To partially address these gaps, we recommend:
Strengthening health and maternal care infrastructure. Emergency response plans should include tailored prenatal and maternal services, mental health support, and provisions for high-risk pregnancies to ensure safety during and after disasters.
Enhancing data collection. Improved systems are needed to track short- and long-term health outcomes for pregnant women and children post-disaster, enabling the design of effective, responsive interventions for future extreme weather events and disasters.
Expanding access to mental health resources. Policies should incorporate post-disaster mental health screenings and interventions, as these groups often experience significant psychological impacts.
Ensuring continuity of care. Disaster response should prioritize maintaining prenatal check-ups and early childhood programs, especially for vulnerable, single female-headed households that face greater socioeconomic challenges.
Addressing housing and food security. Policies should go beyond immediate aid to ensure long-term housing stability and sustained nutritional support, as displacement and disrupted food supply chains severely impact prenatal and early childhood health.
Securing funding for long-term recovery. Resources should be allocated for long-term aid to support the ongoing health and development of pregnant women and children who remain at risk for months and years post-disaster.

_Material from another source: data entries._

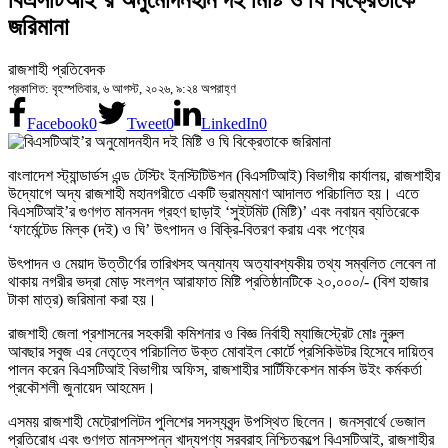
বিএসটিআই’র অনুমোদনহীন দই মিষ্টি ও ঘি বিক্রেতাকে
জরিমানা
রাজশাহী প্রতিবেদক
প্রকাশিত: বৃহস্পতিবার, ৬ আগস্ট, ২০২৬, ৯:২৪ অপরাহ্ণ
Facebook
0
Tweet
0
LinkedIn
0
বাংলাদেশ স্ট্যান্ডার্ডস এন্ড টেস্টিং ইনস্টিটিউশন (বিএসটিআই) বিভাগীয় কার্যালয়, রাজশাহীর
উদ্যোগে অদ্য রাজশাহী মহানগরীতে একটি ভ্রাম্যমাণ আদালত পরিচালিত হয়। এতে
বিএসটিআই’র গুণগত মানসনদ গ্রহণ ছাড়াই ‘সুইটমিট (মিষ্টি)’ এবং নবায়ন ব্যতিরেকে
‘ফার্মেন্টেড মিল্ক (দই) ও ঘি’ উৎপাদন ও বিক্রি-বিতরণ করায় এবং পণ্যের
উৎপাদন ও মেয়াদ উত্তীর্ণের তারিখসহ অন্যান্য অত্যাবশ্যকীয় তথ্য সম্বলিত লেবেল না
থাকায় নগরীর ভদ্রা মোড় সংলগ্ন আরাফাত মিষ্টি প্রতিষ্ঠানটিকে ২০,০০০/- (বিশ হাজার
টাকা মাত্র) জরিমানা করা হয়।
রাজশাহী জেলা প্রশাসনের সহকারী কমিশনার ও বিজ্ঞ নির্বাহী ম্যাজিস্ট্রেট মোঃ নুরুল
আবছার সবুজ এর নেতৃত্বে পরিচালিত উক্ত মোবাইল কোর্টে প্রসিকিউটর হিসেবে দায়িত্ব
পালন করেন বিএসটিআই বিভাগীয় অফিস, রাজশাহীর সার্টিফিকেশন মার্কস উইং কর্মকর্তা
প্রকৌশলী জুনায়েদ আহমেদ।
এসময় রাজশাহী মেট্রোপলিটন পুলিশের সদস্যবৃন্দ উপস্থিত ছিলেন। জনস্বার্থে ভেজাল
প্রতিরোধ এবং গুণগত মানসম্পন্ন খাদ্যপণ্য সরবরাহ নিশ্চিতকল্পে বিএসটিআই, রাজশাহীর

Community health workers (CHWs), doulas, and midwives have expertise that can be invaluable before a disaster strikes. Investing in these roles provides a high return in community health and resilience. They can play an essential role before, during, and after disasters like Helene by preventing costly health complications through early intervention, education, and regular monitoring. As trusted community members, these embedded health workers can educate on potential health risks and connect families to critical services. They serve as first responders, delivering on-the-ground primary health care, assessing needs, and offering emotional support and mental health first aid.15,16 These professionals act as navigators for displaced or isolated families due to damage to roads, clinics, or hospitals, ensuring that at-risk populations—those most affected by disasters and least likely to have access to health care—receive the care they need.
Conclusion
Implementing new care models and policy measures will strengthen health care resilience, ensuring pregnant populations and children receive the support needed to mitigate immediate and long-term health impacts from climate disasters. By prioritizing maternal health in disaster recovery and strengthening health care infrastructure, we can reduce health disparities, support vulnerable populations, and foster a more resilient and equitable response to future climate events.
Declaration of interest
The authors declare that they have no conflicts of interest.
Financial support
This work was supported by grant 1R03ES031228-01A1 from the National Institute of Environmental Health Sciences.